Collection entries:
=== Section Start ===

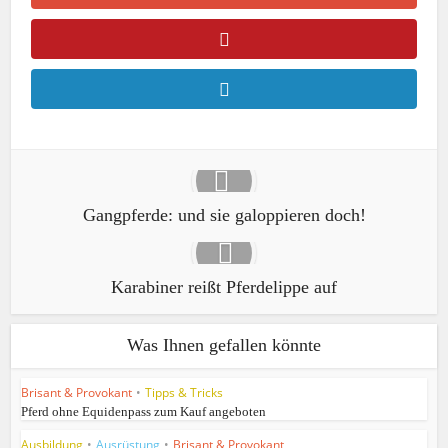
Gangpferde: und sie galoppieren doch!
Karabiner reißt Pferdelippe auf
Was Ihnen gefallen könnte
Brisant & Provokant
•
Tipps & Tricks
Pferd ohne Equidenpass zum Kauf angeboten
Ausbildung
•
Ausrüstung
•
Brisant & Provokant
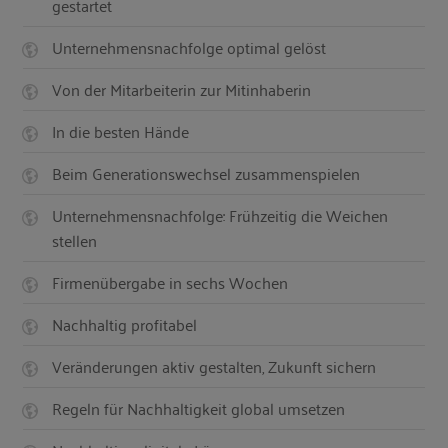
gestartet
Unternehmensnachfolge optimal gelöst
Von der Mitarbeiterin zur Mitinhaberin
In die besten Hände
Beim Generationswechsel zusammenspielen
Unternehmensnachfolge: Frühzeitig die Weichen
stellen
Firmenübergabe in sechs Wochen
Nachhaltig profitabel
Veränderungen aktiv gestalten, Zukunft sichern
Regeln für Nachhaltigkeit global umsetzen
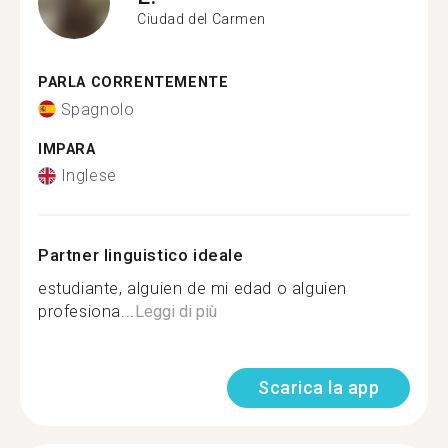
Ciudad del Carmen
PARLA CORRENTEMENTE
Spagnolo
IMPARA
Inglese
Partner linguistico ideale
estudiante, alguien de mi edad o alguien
profesiona...
Leggi di più
Scarica la app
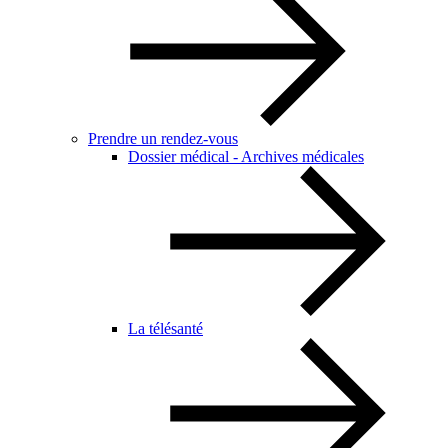
Prendre un rendez-vous
Dossier médical - Archives médicales
La télésanté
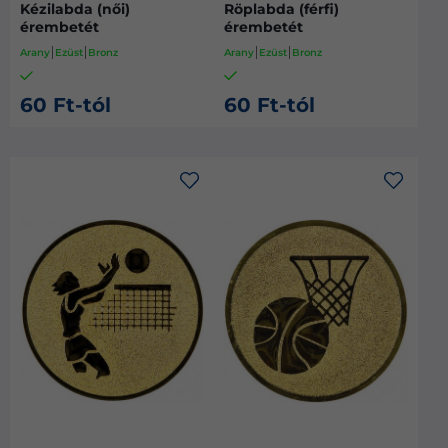
Kézilabda (női)
Röplabda (férfi)
érembetét
érembetét
Arany
Ezüst
Bronz
Arany
Ezüst
Bronz
60 Ft-tól
60 Ft-tól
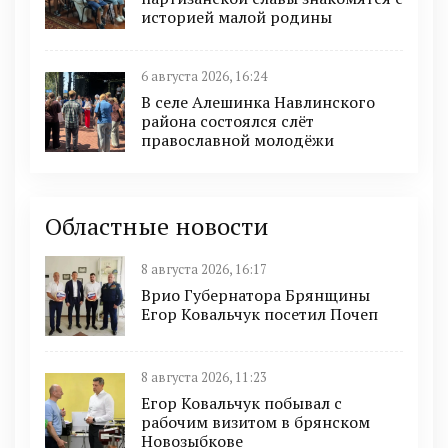
историей малой родины
6 августа 2026, 16:24
В селе Алешинка Навлинского
района состоялся слёт
православной молодёжи
Областные новости
8 августа 2026, 16:17
Врио Губернатора Брянщины
Егор Ковальчук посетил Почеп
8 августа 2026, 11:23
Егор Ковальчук побывал с
рабочим визитом в брянском
Новозыбкове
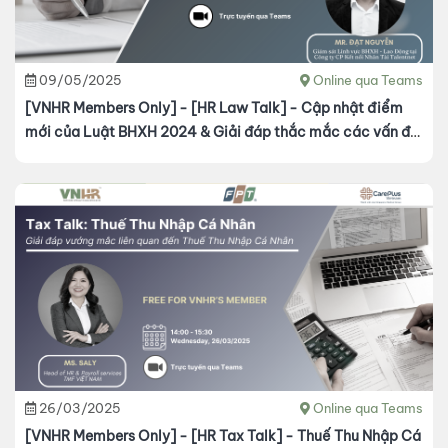
09/05/2025
Online qua Teams
[VNHR Members Only] - [HR Law Talk] - Cập nhật điểm
mới của Luật BHXH 2024 & Giải đáp thắc mắc các vấn đề
liên quan bảo hiểm bắt buộc
26/03/2025
Online qua Teams
[VNHR Members Only] - [HR Tax Talk] - Thuế Thu Nhập Cá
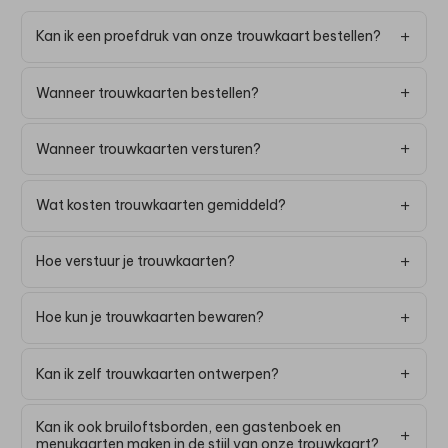
Kan ik een proefdruk van onze trouwkaart bestellen?
Wanneer trouwkaarten bestellen?
Wanneer trouwkaarten versturen?
Wat kosten trouwkaarten gemiddeld?
Hoe verstuur je trouwkaarten?
Hoe kun je trouwkaarten bewaren?
Kan ik zelf trouwkaarten ontwerpen?
Kan ik ook bruiloftsborden, een gastenboek en
menukaarten maken in de stijl van onze trouwkaart?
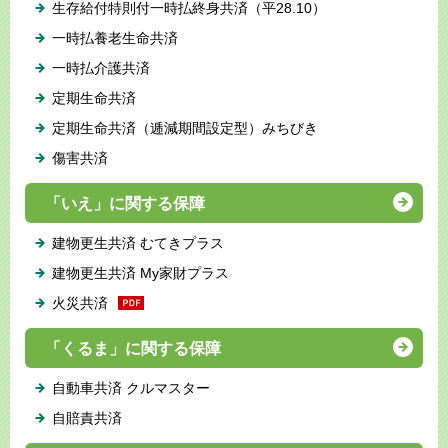
生存給付特則付一時払終身共済（平28.10）
一時払養老生命共済
一時払介護共済
定期生命共済
定期生命共済（逓減期間設定型）みちびき
傷害共済
「いえ」に関する保障
建物更生共済 むてきプラス
建物更生共済 My家財プラス
火災共済
「くるま」に関する保障
自動車共済 クルマスター
自賠責共済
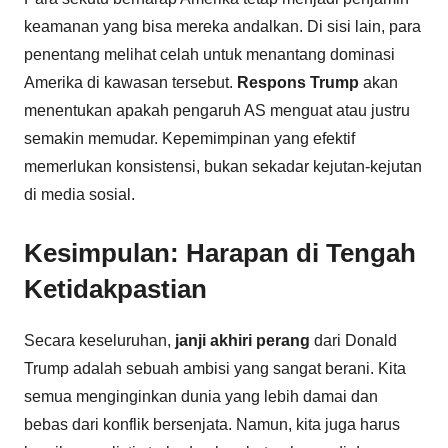
keamanan yang bisa mereka andalkan. Di sisi lain, para
penentang melihat celah untuk menantang dominasi
Amerika di kawasan tersebut.
Respons Trump
akan
menentukan apakah pengaruh AS menguat atau justru
semakin memudar. Kepemimpinan yang efektif
memerlukan konsistensi, bukan sekadar kejutan-kejutan
di media sosial.
Kesimpulan: Harapan di Tengah
Ketidakpastian
Secara keseluruhan,
janji akhiri perang
dari Donald
Trump adalah sebuah ambisi yang sangat berani. Kita
semua menginginkan dunia yang lebih damai dan
bebas dari konflik bersenjata. Namun, kita juga harus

=== Section End ===

#### What the task requires:
Skip the pictures and reproduce all remaining entries exactly.

#### Response for this exercise:
Gangpferde: und sie galoppieren doch!
Karabiner reißt Pferdelippe auf
Was Ihnen gefallen könnte
Brisant & Provokant
•
Tipps & Tricks
Pferd ohne Equidenpass zum Kauf angeboten
Ausbildung
•
Ausrüstung
•
Brisant & Provokant
gestartet
Unternehmensnachfolge optimal gelöst
Von der Mitarbeiterin zur Mitinhaberin
In die besten Hände
Beim Generationswechsel zusammenspielen
Unternehmensnachfolge: Frühzeitig die Weichen
stellen
Firmenübergabe in sechs Wochen
Nachhaltig profitabel
Veränderungen aktiv gestalten, Zukunft sichern
Regeln für Nachhaltigkeit global umsetzen
Ciudad del Carmen
PARLA CORRENTEMENTE
Spagnolo
IMPARA
Inglese
Partner linguistico ideale
estudiante, alguien de mi edad o alguien
profesiona...
Leggi di più
Scarica la app
Prendre un rendez-vous
Dossier médical - Archives médicales
La télésanté
Kézilabda (női)
Röplabda (férfi)
érembetét
érembetét
Arany
Ezüst
Bronz
Arany
Ezüst
Bronz
60 Ft-tól
60 Ft-tól
историей малой родины
6 августа 2026, 16:24
В селе Алешинка Навлинского
района состоялся слёт
православной молодёжи
Областные новости
8 августа 2026, 16:17
Врио Губернатора Брянщины
Егор Ковальчук посетил Почеп
8 августа 2026, 11:23
Егор Ковальчук побывал с
рабочим визитом в брянском
Новозыбкове
09/05/2025
Online qua Teams
[VNHR Members Only] - [HR Law Talk] - Cập nhật điểm
mới của Luật BHXH 2024 & Giải đáp thắc mắc các vấn đề
liên quan bảo hiểm bắt buộc
26/03/2025
Online qua Teams
[VNHR Members Only] - [HR Tax Talk] - Thuế Thu Nhập Cá
Kan ik een proefdruk van onze trouwkaart bestellen?
Wanneer trouwkaarten bestellen?
Wanneer trouwkaarten versturen?
Wat kosten trouwkaarten gemiddeld?
Hoe verstuur je trouwkaarten?
Hoe kun je trouwkaarten bewaren?
Kan ik zelf trouwkaarten ontwerpen?
Kan ik ook bruiloftsborden, een gastenboek en
menukaarten maken in de stijl van onze trouwkaart?
生存給付特則付一時払終身共済（平28.10）
一時払養老生命共済
一時払介護共済
定期生命共済
定期生命共済（逓減期間設定型）みちびき
傷害共済
「いえ」に関する保障
建物更生共済 むてきプラス
建物更生共済 My家財プラス
火災共済
「くるま」に関する保障
自動車共済 クルマスター
自賠責共済
keamanan yang bisa mereka andalkan. Di sisi lain, para
penentang melihat celah untuk menantang dominasi
Amerika di kawasan tersebut.
Respons Trump
akan
menentukan apakah pengaruh AS menguat atau justru
semakin memudar. Kepemimpinan yang efektif
memerlukan konsistensi, bukan sekadar kejutan-kejutan
di media sosial.
Kesimpulan: Harapan di Tengah
Ketidakpastian
Secara keseluruhan,
janji akhiri perang
dari Donald
Trump adalah sebuah ambisi yang sangat berani. Kita
semua menginginkan dunia yang lebih damai dan
bebas dari konflik bersenjata. Namun, kita juga harus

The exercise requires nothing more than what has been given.